On pourra déjà remarquer le jeu de répétitions et de différences entre les deux jeux : l’article de James Howell propose de l’analyser en détail, soulignant la relation formelle [11] [11] Le terme « form » revient régulièrement chez James Howell. Comme il l’a précisé récemment dans un de ses book talks, il entend par ce terme la manière avec laquelle l’organisation ou la structure d’une œuvre d’art décrit plus précisément l’expérience ou la situation que le contenu de l’œuvre présente au premier abord. Dans le cadre de cette analyse, il entend donc montrer que la forme de Metal Gear Solid 2 approfondit la sensation déceptive et contre-intuitive que le récit du jeu met déjà en scène : le fait d’être manipulé et trompé par ce en quoi nous avions pourtant confiance. (Toutes les notes sont des traducteurs.) que les deux jeux entretiennent.
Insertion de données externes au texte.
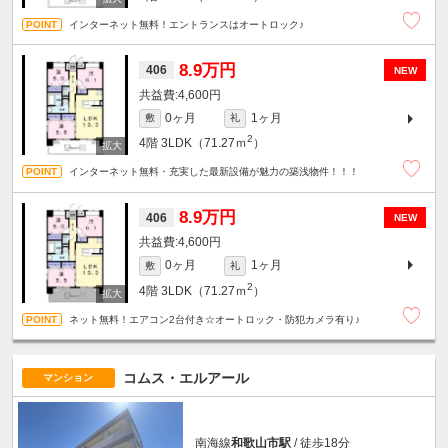
インターネット無料！エントランスはオートロック♪
8.9万円
406
NEW
4,600円
0ヶ月
1ヶ月
敷
礼
2
4階
3LDK（71.27ｍ
）
インターネット無料・充実した最新設備が魅力の築浅物件！！！
8.9万円
406
NEW
4,600円
0ヶ月
1ヶ月
敷
礼
2
4階
3LDK（71.27ｍ
）
ネット無料！エアコン2台付き☆オートロック・防犯カメラ有り♪
コムス・エルアール
マンション
南海線
和歌山市駅
/ 徒歩18分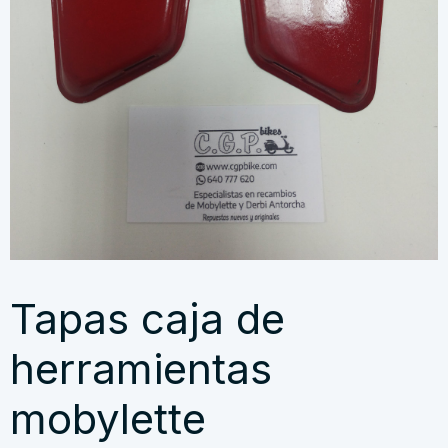
Tapas caja de
herramientas
mobylette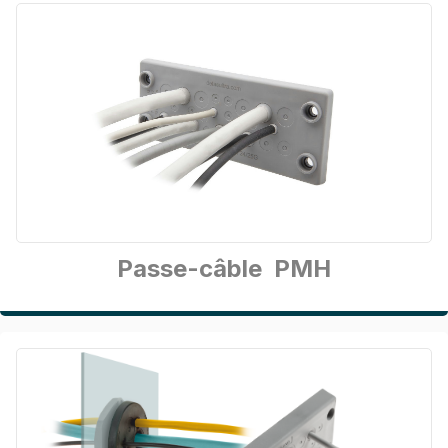
Passe-câble PMH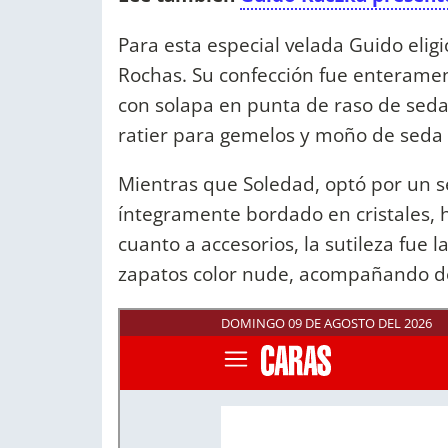
Para esta especial velada Guido eli
Rochas. Su confección fue enteramen
con solapa en punta de raso de seda 
ratier para gemelos y moño de seda 
Mientras que Soledad, optó por un sen
íntegramente bordado en cristales, 
cuanto a accesorios, la sutileza fue l
zapatos color nude, acompañando de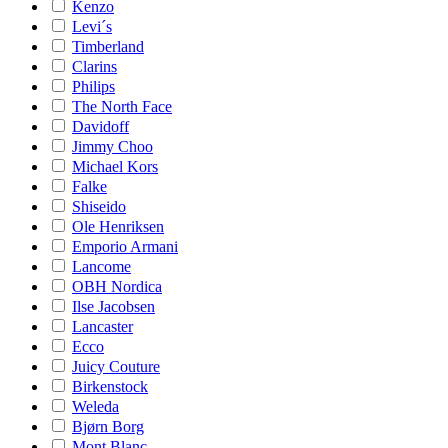
Kenzo
Levi´s
Timberland
Clarins
Philips
The North Face
Davidoff
Jimmy Choo
Michael Kors
Falke
Shiseido
Ole Henriksen
Emporio Armani
Lancome
OBH Nordica
Ilse Jacobsen
Lancaster
Ecco
Juicy Couture
Birkenstock
Weleda
Bjørn Borg
Mont Blanc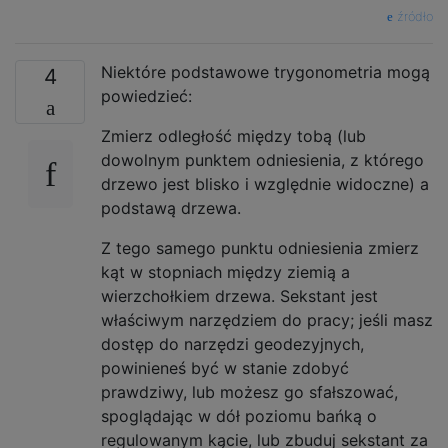
źródło
Niektóre podstawowe trygonometria mogą
4
powiedzieć:
Zmierz odległość między tobą (lub
dowolnym punktem odniesienia, z którego
drzewo jest blisko i względnie widoczne) a
podstawą drzewa.
Z tego samego punktu odniesienia zmierz
kąt w stopniach między ziemią a
wierzchołkiem drzewa. Sekstant jest
właściwym narzędziem do pracy; jeśli masz
dostęp do narzędzi geodezyjnych,
powinieneś być w stanie zdobyć
prawdziwy, lub możesz go sfałszować,
spoglądając w dół poziomu bańką o
regulowanym kącie, lub zbuduj sekstant za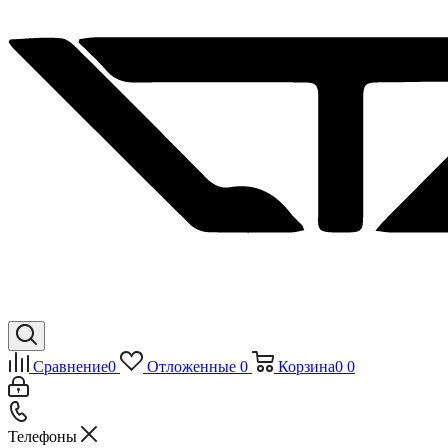
Сравнение
0
Отложенные
0
Корзина
0
0
Телефоны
Si nous proposons une traduction de cet article déjà quelque peu daté, c’est qu’il nous semble proposer une analyse rigoureuse qui peut donner un bon aperçu de ce qu’un travail critique portant sur un jeu vidéo comme Metal Gear Solid 2 peut atteindre. Il ne s’agit pas de prendre trop au sérieux les propositions de Hideo Kojima, mais de considérer que l’étrangeté de ses jeux n’entre pas en contradiction avec la possibilité de proposer une réflexion théorique sur le jeu vidéo, ou même sur des problèmes humains plus larges (la série des Metal Gear aborde en effet des thèmes larges comme l’héritage, l’histoire, la guerre, la famille…). C’est aussi parce qu’ils sont étranges, bancals, parfois incompréhensibles que ces jeux nous fascinent, et qu’ils peuvent atteindre une autre profondeur : il faut faire avec, sans les considérer plus intelligents qu’ils ne sont, mais sans les traiter avec condescendance.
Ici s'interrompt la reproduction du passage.